» Exercise details: Please write out exactly the lines of the data below from the line holding "Проточные водонагреватели" through the line holding "supporto per la relativa applicazione.", and leave out the rest.
━━━━
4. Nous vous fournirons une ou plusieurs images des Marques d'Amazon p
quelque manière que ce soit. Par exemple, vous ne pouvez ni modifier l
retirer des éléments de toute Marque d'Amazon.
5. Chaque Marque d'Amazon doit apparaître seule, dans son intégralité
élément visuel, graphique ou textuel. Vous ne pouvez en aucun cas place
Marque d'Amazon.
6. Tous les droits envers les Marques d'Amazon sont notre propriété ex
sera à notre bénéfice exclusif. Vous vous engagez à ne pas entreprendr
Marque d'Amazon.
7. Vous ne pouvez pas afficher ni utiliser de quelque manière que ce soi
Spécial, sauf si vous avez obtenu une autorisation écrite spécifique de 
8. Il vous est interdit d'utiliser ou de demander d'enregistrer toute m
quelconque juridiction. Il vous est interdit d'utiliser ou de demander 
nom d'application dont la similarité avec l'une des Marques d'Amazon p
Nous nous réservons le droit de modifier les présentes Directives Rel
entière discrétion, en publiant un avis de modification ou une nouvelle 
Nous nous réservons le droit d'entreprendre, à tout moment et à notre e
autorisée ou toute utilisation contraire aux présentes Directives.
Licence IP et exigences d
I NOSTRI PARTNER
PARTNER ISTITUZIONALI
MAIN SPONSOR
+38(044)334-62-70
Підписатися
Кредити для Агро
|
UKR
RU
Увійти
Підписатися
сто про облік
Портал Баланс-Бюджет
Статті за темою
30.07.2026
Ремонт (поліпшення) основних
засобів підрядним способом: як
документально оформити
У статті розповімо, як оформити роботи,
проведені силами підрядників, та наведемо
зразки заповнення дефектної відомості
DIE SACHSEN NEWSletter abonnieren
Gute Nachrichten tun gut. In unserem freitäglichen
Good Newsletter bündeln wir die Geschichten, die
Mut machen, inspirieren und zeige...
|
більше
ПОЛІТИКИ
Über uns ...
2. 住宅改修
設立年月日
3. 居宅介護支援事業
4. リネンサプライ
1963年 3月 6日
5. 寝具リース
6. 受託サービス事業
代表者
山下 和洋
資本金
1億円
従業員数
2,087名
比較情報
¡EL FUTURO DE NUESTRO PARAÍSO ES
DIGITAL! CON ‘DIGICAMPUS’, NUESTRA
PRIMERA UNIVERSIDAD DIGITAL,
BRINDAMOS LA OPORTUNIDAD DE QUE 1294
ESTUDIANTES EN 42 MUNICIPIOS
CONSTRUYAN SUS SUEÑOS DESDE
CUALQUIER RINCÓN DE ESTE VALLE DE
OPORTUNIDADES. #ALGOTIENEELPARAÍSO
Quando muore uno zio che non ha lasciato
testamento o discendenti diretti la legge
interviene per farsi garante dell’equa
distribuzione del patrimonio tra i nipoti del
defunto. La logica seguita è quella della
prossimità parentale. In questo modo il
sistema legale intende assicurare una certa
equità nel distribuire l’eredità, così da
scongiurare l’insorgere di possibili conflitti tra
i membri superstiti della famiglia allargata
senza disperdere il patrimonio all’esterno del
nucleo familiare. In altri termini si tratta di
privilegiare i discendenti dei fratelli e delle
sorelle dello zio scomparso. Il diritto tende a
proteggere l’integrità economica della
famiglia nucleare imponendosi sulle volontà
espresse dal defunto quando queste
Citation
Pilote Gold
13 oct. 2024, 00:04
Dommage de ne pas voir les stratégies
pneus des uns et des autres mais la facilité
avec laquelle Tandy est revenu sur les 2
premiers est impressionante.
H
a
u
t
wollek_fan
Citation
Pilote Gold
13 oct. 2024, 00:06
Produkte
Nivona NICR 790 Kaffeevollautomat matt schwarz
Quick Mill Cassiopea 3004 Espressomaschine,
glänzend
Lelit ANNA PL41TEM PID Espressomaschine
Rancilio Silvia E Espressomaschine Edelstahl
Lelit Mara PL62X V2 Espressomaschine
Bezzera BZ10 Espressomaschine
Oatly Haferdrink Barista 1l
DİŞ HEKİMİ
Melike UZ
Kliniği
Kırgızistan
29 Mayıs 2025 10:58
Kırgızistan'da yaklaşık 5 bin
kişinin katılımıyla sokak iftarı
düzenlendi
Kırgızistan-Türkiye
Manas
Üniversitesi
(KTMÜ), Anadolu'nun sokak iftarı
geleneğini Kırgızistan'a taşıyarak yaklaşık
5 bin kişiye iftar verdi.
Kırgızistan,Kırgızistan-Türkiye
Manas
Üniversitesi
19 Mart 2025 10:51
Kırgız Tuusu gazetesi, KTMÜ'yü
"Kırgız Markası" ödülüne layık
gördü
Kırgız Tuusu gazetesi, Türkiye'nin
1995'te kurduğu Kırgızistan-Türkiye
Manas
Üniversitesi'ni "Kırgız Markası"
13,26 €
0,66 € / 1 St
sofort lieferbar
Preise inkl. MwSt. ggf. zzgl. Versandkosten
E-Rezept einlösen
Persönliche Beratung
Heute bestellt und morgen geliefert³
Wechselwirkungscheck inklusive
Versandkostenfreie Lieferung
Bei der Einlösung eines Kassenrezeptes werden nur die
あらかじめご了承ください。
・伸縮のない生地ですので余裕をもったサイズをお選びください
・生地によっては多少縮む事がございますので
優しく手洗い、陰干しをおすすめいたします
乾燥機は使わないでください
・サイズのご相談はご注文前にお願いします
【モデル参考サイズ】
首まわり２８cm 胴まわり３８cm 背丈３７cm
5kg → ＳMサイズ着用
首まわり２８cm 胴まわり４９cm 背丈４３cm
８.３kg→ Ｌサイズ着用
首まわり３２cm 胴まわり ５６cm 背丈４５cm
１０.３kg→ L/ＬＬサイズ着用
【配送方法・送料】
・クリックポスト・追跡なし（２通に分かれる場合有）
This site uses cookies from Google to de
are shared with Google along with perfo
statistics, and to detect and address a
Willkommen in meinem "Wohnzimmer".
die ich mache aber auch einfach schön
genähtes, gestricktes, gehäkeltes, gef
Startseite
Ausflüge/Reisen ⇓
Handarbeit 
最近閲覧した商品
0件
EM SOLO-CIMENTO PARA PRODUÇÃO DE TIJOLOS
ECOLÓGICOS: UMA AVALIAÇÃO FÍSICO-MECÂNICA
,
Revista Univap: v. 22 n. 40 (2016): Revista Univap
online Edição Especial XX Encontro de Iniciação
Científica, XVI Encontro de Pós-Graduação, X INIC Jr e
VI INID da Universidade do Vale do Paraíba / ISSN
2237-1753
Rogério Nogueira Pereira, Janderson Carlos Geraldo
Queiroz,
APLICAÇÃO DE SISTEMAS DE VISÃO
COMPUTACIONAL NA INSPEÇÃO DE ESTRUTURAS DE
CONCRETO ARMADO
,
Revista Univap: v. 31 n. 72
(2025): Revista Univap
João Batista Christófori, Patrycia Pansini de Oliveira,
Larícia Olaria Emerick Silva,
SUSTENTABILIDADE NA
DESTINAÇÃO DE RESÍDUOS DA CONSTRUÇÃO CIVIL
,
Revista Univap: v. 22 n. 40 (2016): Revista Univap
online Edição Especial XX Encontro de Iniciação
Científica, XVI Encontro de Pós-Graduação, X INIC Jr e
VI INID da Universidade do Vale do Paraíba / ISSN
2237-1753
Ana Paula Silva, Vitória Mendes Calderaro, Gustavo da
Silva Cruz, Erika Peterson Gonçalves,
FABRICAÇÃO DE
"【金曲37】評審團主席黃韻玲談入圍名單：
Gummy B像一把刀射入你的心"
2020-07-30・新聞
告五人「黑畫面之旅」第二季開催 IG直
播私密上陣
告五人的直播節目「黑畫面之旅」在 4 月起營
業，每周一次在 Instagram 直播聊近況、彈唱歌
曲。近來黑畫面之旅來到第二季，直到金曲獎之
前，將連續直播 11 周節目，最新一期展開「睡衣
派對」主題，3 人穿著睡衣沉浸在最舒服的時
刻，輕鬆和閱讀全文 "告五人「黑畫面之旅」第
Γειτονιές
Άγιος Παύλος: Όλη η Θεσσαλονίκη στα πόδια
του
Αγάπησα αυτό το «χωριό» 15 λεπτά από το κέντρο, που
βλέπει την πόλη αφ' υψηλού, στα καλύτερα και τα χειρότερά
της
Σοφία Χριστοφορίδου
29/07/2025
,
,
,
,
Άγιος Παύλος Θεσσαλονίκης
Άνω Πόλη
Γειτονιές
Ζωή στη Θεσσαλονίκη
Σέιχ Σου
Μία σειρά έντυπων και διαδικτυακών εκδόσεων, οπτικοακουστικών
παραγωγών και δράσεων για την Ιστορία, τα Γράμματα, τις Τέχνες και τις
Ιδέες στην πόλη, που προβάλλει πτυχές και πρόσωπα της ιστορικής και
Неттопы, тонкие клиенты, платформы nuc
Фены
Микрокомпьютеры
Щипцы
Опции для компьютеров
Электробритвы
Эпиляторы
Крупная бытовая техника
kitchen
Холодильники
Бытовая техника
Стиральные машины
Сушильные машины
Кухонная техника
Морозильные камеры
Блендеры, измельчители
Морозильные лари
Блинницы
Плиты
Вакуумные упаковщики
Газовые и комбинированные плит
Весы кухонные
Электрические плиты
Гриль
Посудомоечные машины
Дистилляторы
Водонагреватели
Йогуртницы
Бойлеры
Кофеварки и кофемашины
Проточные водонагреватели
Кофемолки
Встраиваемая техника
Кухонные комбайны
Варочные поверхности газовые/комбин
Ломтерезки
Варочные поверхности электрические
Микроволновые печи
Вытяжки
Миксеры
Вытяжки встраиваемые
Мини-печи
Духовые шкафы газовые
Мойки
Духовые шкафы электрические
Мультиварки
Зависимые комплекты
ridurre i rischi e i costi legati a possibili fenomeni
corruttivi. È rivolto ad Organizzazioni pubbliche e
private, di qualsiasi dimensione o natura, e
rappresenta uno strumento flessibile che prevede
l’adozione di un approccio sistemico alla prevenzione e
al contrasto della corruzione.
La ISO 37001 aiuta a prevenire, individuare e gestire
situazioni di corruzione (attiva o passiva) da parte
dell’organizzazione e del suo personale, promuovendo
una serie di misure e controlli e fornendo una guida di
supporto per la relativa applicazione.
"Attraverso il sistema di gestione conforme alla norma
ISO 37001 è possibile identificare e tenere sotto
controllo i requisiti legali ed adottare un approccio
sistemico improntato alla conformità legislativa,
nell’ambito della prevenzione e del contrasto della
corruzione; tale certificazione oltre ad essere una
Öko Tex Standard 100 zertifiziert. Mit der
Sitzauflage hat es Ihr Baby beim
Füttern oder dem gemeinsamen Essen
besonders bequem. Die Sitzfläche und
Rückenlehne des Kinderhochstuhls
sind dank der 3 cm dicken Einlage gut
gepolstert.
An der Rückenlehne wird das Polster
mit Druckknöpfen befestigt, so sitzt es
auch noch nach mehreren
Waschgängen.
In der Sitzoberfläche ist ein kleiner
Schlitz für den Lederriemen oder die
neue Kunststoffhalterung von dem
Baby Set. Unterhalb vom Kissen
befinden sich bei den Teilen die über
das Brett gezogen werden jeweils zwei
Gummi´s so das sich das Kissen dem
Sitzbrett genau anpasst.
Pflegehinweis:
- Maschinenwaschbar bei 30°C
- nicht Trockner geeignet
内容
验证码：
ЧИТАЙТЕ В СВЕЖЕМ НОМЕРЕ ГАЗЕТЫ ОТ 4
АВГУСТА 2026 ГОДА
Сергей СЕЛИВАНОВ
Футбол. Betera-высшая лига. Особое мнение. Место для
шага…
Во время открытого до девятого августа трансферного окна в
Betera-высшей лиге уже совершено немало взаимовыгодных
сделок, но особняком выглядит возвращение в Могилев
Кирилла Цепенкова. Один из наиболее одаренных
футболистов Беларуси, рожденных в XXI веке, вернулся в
━━━━
» Output below:
Проточные водонагреватели
Кофемолки
Встраиваемая техника
Кухонные комбайны
Варочные поверхности газовые/комбин
Ломтерезки
Варочные поверхности электрические
Микроволновые печи
Вытяжки
Миксеры
Вытяжки встраиваемые
Мини-печи
Духовые шкафы газовые
Мойки
Духовые шкафы электрические
Мультиварки
Зависимые комплекты
ridurre i rischi e i costi legati a possibili fenomeni
corruttivi. È rivolto ad Organizzazioni pubbliche e
private, di qualsiasi dimensione o natura, e
rappresenta uno strumento flessibile che prevede
l’adozione di un approccio sistemico alla prevenzione e
al contrasto della corruzione.
La ISO 37001 aiuta a prevenire, individuare e gestire
situazioni di corruzione (attiva o passiva) da parte
dell’organizzazione e del suo personale, promuovendo
una serie di misure e controlli e fornendo una guida di
supporto per la relativa applicazione.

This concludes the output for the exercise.